Scoring Discipline Beats Chaos

Three habits jump off the screen and explain how an Ethan Major 106–0 BJJ match exists at all:

  • Ride before risk. Major prioritized chest-to-hip connection, head position, and underhook frames that kill escapes before they start. You can’t rack points if you’re getting bucked off.
  • Knee-on-belly cycling with purpose. Short, controlled KOB phases create repeatable scoring ticks while exposing almost no counterplay if your hip line stays heavy and your inside knee tracks the opponent’s near hip.
  • Submissions as endgame, not coin-flip. He didn’t “hunt” the finish until the opponent’s frames looked taxed and predictable. That’s why the eventual tap felt inevitable, not lucky.

A Replicable Blueprint?

The number is fun; the method is useful. If you’re coaching or competing, here’s how the Ethan Major 106–0 BJJ match scales down to regular rooms:

  • Script your first two minutes. Pick a high-percentage takedown (snap-down to front headlock, collar-drag to chase) and a Day-1 pass you can hit under fatigue. Memory beats improvisation under adrenaline.
  • Own the hip line. Your knee nearest the hips is your seatbelt; staple it and the opponent’s escape options shrink to low-yield bridges and side-to-side shrugs you can ride through.
  • Score in loops. Mount → knee-on-belly → back to mount or side with shoulder pressure. Each loop is small risk, real points.
  • Delay the heroics. Threaten submissions to force predictable frames, then return to scoring positions when the defense is still sharp. Go for the finish only when the frames slow and the chin/arm path is clean.
  • Manage optics for refs. Keep advancing, keep grips active, keep hips moving. You’ll get the benefit of the doubt on activity calls and accumulate without warnings.

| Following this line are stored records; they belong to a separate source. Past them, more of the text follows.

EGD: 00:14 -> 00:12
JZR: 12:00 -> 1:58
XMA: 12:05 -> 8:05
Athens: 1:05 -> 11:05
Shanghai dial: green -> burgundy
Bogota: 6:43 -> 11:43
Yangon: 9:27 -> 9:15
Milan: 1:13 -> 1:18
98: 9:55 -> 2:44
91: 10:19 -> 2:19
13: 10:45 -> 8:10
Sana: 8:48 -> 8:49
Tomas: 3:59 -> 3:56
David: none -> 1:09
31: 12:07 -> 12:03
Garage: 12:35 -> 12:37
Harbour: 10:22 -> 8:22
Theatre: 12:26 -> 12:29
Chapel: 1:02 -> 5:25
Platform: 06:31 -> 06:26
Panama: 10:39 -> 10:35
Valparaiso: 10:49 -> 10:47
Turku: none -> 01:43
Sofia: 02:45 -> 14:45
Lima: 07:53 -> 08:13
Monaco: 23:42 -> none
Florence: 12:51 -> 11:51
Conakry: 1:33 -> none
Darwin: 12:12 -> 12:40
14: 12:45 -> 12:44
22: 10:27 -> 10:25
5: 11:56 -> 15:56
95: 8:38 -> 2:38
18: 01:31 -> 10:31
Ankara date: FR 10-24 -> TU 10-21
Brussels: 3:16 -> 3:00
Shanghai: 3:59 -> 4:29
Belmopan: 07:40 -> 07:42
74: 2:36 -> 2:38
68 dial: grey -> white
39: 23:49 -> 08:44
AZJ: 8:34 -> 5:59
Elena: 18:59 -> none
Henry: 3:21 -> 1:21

Why The Finish Arrived Late

Fans ask why he didn’t submit earlier. Because the quickest submission attempts often carry the highest reversal risk.

In a bracket where one scramble can flip a match, stacking an unanswerable lead is the safest path to both outcomes: victory now and preservation for later rounds.

The Ethan Major 106–0 BJJ match shows that “mercy” isn’t the opposite of BJJ scoring—math is. He removed variance first, then closed the show when the margin for error was zero.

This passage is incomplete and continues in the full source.